## Available data:
■ ■ ■

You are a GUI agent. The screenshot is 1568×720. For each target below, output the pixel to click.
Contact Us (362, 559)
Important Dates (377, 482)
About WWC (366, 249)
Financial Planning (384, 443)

■ ■ ■

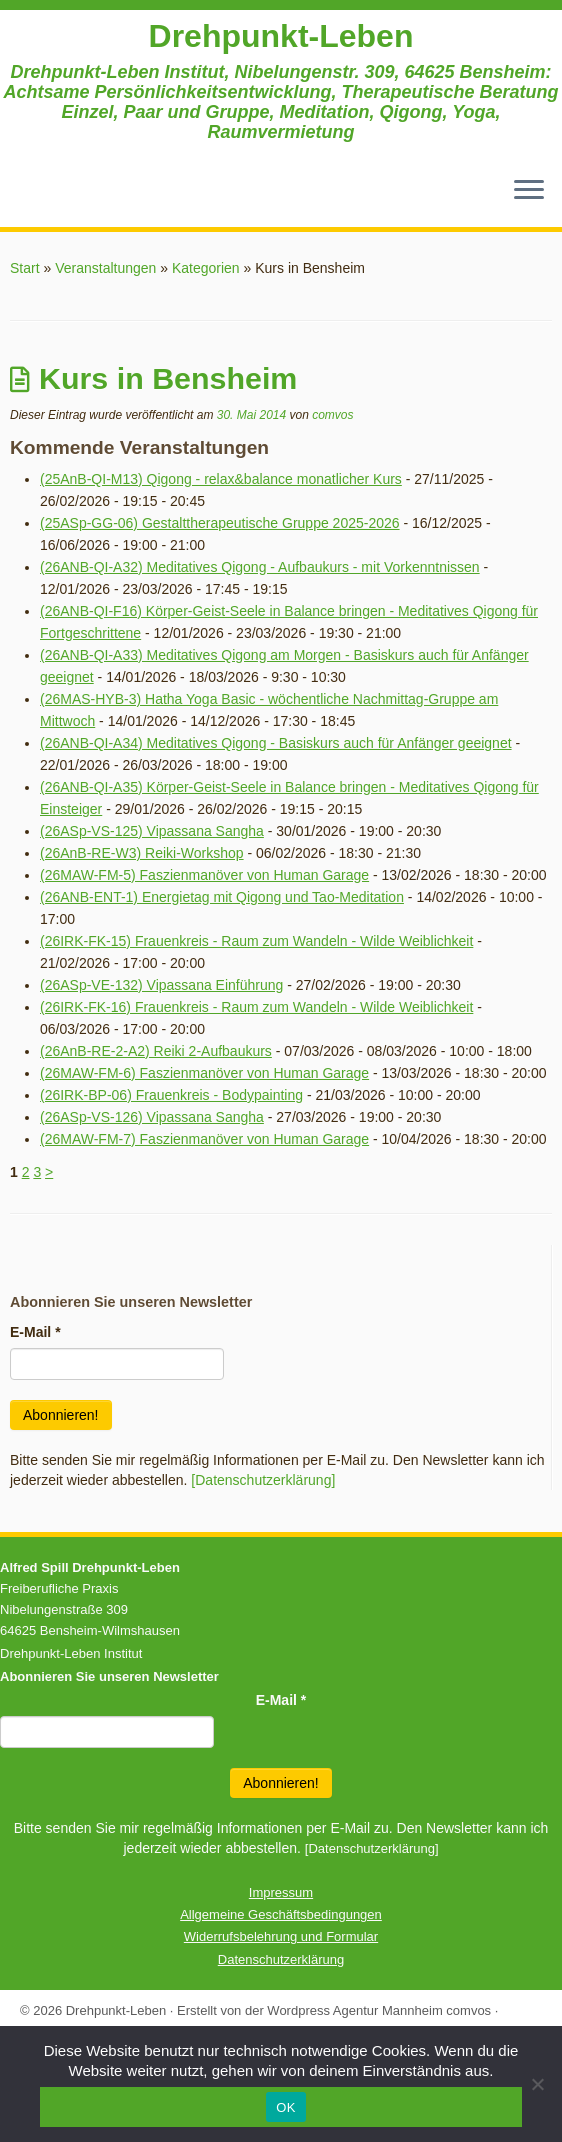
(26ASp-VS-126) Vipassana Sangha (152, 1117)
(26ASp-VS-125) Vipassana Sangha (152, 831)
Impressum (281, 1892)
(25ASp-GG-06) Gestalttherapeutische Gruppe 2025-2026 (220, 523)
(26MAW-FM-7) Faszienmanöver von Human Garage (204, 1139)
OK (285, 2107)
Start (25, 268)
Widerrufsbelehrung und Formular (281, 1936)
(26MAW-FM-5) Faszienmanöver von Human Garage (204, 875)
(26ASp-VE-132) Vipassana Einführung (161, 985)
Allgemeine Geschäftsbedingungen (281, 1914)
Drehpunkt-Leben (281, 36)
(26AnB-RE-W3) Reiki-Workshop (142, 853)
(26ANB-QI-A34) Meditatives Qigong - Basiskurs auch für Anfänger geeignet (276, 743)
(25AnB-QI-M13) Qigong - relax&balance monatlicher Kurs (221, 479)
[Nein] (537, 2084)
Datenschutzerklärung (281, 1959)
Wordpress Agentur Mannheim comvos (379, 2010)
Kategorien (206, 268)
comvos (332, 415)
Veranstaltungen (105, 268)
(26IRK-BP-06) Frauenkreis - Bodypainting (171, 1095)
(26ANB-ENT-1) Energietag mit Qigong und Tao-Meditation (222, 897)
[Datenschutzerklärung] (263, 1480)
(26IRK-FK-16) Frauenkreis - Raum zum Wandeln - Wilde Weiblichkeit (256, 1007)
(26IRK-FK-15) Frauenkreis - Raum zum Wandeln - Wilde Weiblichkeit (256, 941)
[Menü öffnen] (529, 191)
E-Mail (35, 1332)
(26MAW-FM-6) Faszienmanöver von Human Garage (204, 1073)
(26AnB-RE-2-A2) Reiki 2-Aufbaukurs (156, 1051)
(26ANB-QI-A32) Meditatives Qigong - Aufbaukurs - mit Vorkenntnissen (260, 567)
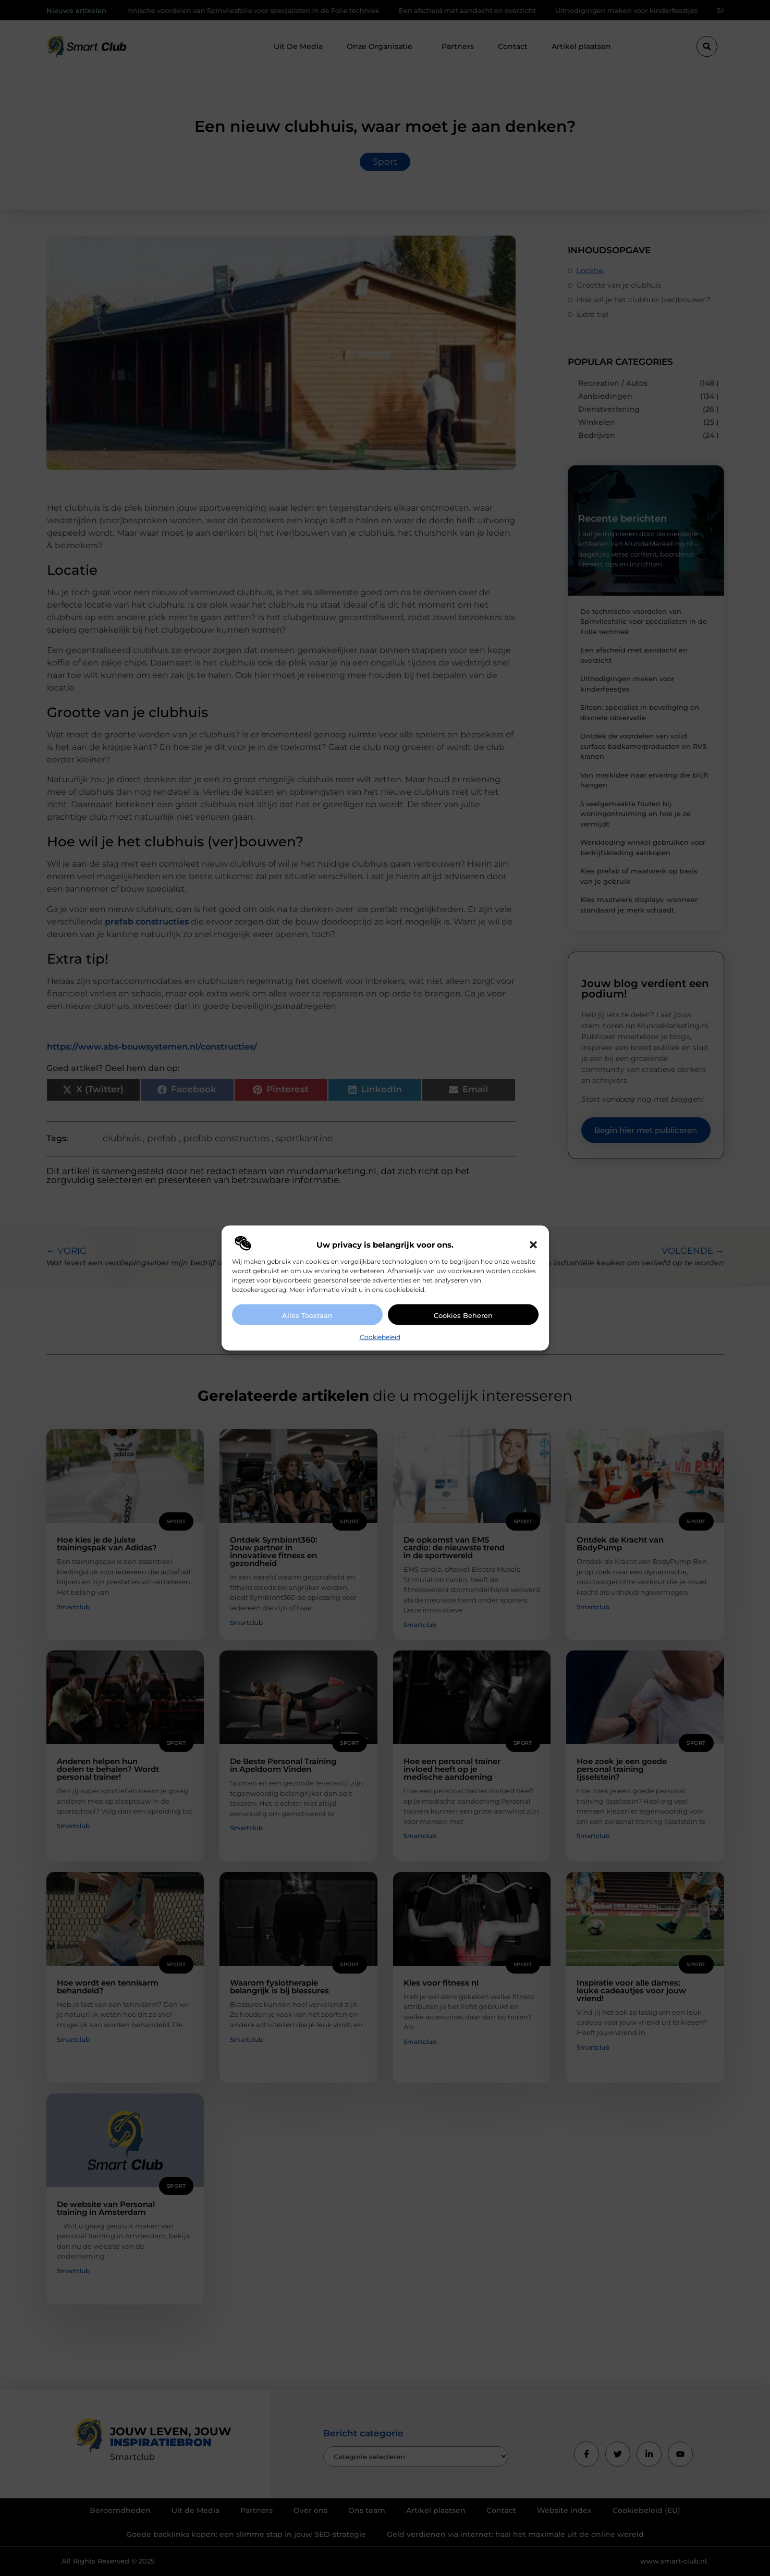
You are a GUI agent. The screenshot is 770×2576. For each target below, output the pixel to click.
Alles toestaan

■ ■ ■

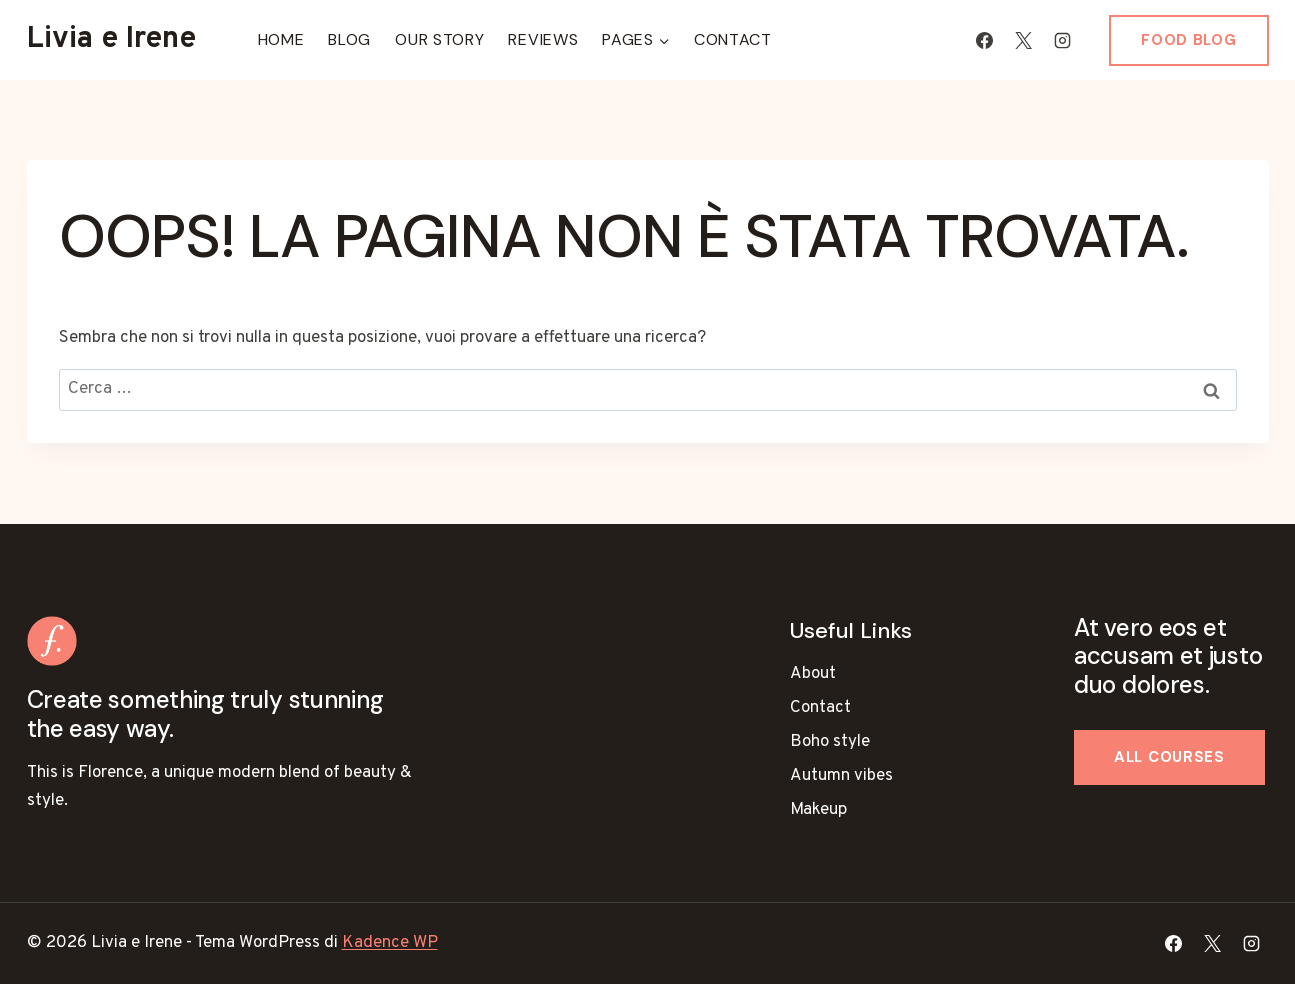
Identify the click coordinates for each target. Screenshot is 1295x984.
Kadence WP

■ ■ ■

## Work required:
After locating "(26MAW-FM-6) Faszienmanöver von" and "Alles toestaan" in the records above, return exactly the line holding each one and every line between them; leave out the pictures.

## Result for this exercise:
(26MAW-FM-6) Faszienmanöver von Human Garage (204, 1073)
(26AnB-RE-2-A2) Reiki 2-Aufbaukurs (156, 1051)
(26ANB-QI-A32) Meditatives Qigong - Aufbaukurs - mit Vorkenntnissen (260, 567)
You are a GUI agent. The screenshot is 770×2576. For each target below, output the pixel to click.
Alles toestaan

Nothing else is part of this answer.